HPC Unit 1B Lecture Notes Review: Rational Functions, Transformations, Binomial Expansion, and Modeling

Flashcards covering key vocabulary from HPC Unit 1B lecture notes, including rational functions, their characteristics (zeros, asymptotes, holes, end behavior), function transformations (translations, reflections, dilations), binomial expansion, and mathematical modeling techniques.

Rational Function

A function that can be expressed as the ratio of two polynomials, f(x) = P(x)/Q(x), where Q(x) is not the zero polynomial.

Real Zeros of Rational Functions

The x-values where a rational function equals zero, which occur when the numerator is zero and the x-value is within the function's domain.

Domain of a Rational Function

All real numbers except those that make the denominator of the function equal to zero, as these values would make the function undefined.

End Behavior (Rational Functions)

Describes how the graph of a rational function behaves as the input x approaches positive or negative infinity.

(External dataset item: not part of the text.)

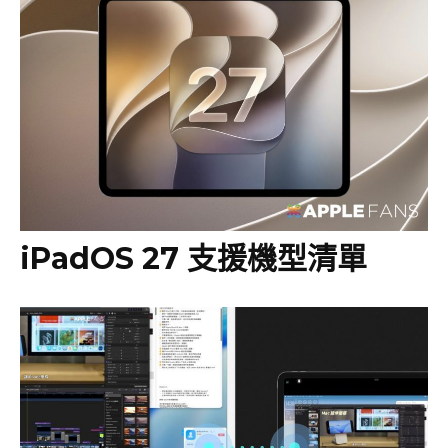
iPadOS 27 支援機型清單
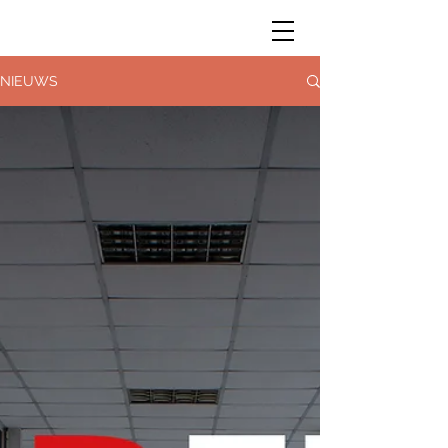
NIEUWS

Holes (Rational Functions)

Removable discontinuities in the graph of a rational function that occur when a common factor exists in both the numerator and the denominator, which cancels out when simplifying.

Vertical Asymptote

A vertical line (x=a) that the graph of a rational function approaches but never crosses, occurring at x-values where the (simplified) denominator is zero.

Limit Notation

A mathematical notation used to describe the behavior of a function as its input approaches a certain value or infinity, often used for asymptotes and holes.

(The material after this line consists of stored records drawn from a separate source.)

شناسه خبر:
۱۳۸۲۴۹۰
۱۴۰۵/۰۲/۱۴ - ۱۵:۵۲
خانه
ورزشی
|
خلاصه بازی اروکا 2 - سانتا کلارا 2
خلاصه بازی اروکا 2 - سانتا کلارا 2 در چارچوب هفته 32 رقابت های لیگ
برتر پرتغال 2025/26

Multiplicity (in Rational Function denominators)

The number of times a factor appears in the denominator of a rational function, which can affect the behavior of the graph around a vertical asymptote.

Slant Asymptote (Oblique Asymptote)

An asymptote that is a non-horizontal, non-vertical line, occurring in a rational function when the degree of the numerator is exactly one greater than the degree of the denominator.

Horizontal Asymptote

A horizontal line that the graph of a rational function approaches as x approaches positive or negative infinity. Determined by comparing the degrees of the numerator and denominator.

Translation (Functions)

A type of transformation that shifts the graph of a function horizontally (input change) or vertically (output change) without changing its shape or orientation.

Reflection (Functions)

A type of transformation that flips a function's graph across an axis, either the x-axis (output change) or the y-axis (input change).

Dilation (Functions)

A type of transformation that stretches or compresses a function's graph either horizontally (input change) or vertically (output change).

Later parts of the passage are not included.